(Records excerpted from a collection)
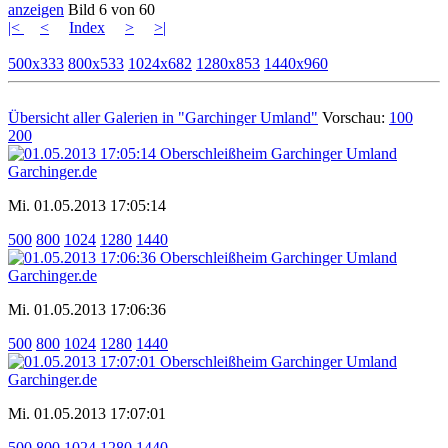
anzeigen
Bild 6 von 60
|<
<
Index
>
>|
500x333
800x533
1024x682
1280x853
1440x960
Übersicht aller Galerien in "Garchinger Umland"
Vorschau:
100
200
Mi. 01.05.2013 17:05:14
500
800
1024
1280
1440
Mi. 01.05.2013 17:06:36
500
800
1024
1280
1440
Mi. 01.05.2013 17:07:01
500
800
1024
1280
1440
==
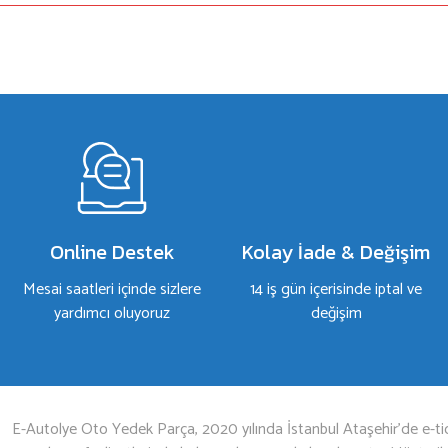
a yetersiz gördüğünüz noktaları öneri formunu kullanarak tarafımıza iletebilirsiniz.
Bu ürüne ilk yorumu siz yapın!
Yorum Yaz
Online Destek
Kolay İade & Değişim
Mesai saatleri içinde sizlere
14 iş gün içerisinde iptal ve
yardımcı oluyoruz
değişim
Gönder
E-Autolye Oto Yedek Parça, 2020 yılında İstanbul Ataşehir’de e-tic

- _Required action_
Your task is to restate, word for word, only those lines above that fall between the line holding "Mesai saatleri içinde sizlere" and the line holding "E-Autolye Oto Yedek", inclusive.

- _Written response_
Mesai saatleri içinde sizlere
14 iş gün içerisinde iptal ve
yardımcı oluyoruz
değişim
Gönder
E-Autolye Oto Yedek Parça, 2020 yılında İstanbul Ataşehir’de e-tic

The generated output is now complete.